1. Introducing the Shell
Introduce Socrative
- You can import my quiz with SOC-24313213
- Start the quiz in teacher mode, so you can step through one question at a time
- Advise learners to go to https://b.socrative.com/login/student/
- Type in MICKLEY for the room name
QUESTION: How many of you have used the shell before?
Computers do 4 things:
- Run programs
- Store data
- Communicate with each other
- Interact with us
Interfaces
- Mostly we interact nowadays using a GUI (graphical interface)
- But we can also use a command interface (CLI) with the shell
- We type something in, the computer evaluates it, and prints out something for us to read
- This is what the shell does, it's a program that lets us run other programs
- The shell has been around a long time, since the 1960s.
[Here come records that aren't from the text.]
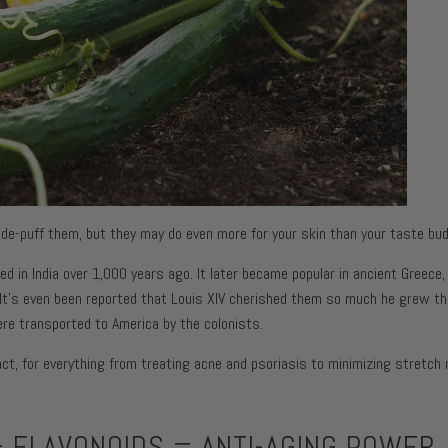
urizers
itness
Fine Lines + Wrinkles
Pores
urizers
Dark Circles + Puffiness
Dullness
rs
Dark Spots + Discolorati
urizers
Pores
urizers
Dullness
 de-puff them, but they may do even more for your skin than your taste bud
d in India over 1,000 years ago. It later became popular in ancient Greece
n. It’s even been reported that Louis XIV cherished them so much he grew th
re transported to America by the colonists.
act, for everything from treating acne and psoriasis to minimizing stretch
 FLAVONOIDS = ANTI-AGING POWER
It's survived because it's simple and powerful
- Useful for repetitive tasks and constructing a workflow
- Comes bundled with lots of little simple programs
- Important if you're using something like a HPC cluster, may not have a GUI
Our hypothetical example: Nelle the marine biologist
- Nelle has collected 1520 samples of marine life from the North Pacific Gyre.
- She wants to run protein assays on each of these samples to measure the relative abundances of 300 different proteins.
- The assay machine she's using spits out a text file with one line for each protein.
- She's on a deadline and has to:
- Run each sample through the machine, which will take a few weeks
- Calculate statistics for each of the proteins separately using a program her supervisor wrote called goostat.
- Compare the statistics for the proteins to each other using goodiff, which her labmate wrote.
- Write up her results, ideally within a month.
- If she had to run goostat and goodiff by hand she'll have to type in the filenames and click OK 46,370 times.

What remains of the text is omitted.